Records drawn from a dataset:
Start of Block
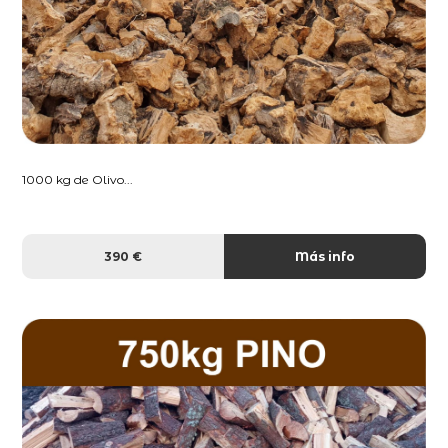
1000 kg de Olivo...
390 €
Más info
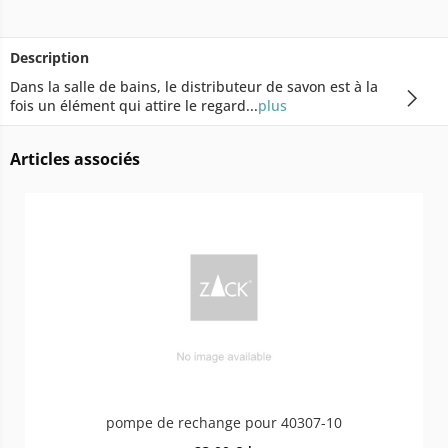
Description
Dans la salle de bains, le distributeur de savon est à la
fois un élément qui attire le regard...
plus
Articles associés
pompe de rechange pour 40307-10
End of Block
Work instruction: Restate word for word the lines above, beginning with the one that contains "fois un élément qui attire le regard..." and ending with the last line.

Task solution:
fois un élément qui attire le regard...
plus
Articles associés
pompe de rechange pour 40307-10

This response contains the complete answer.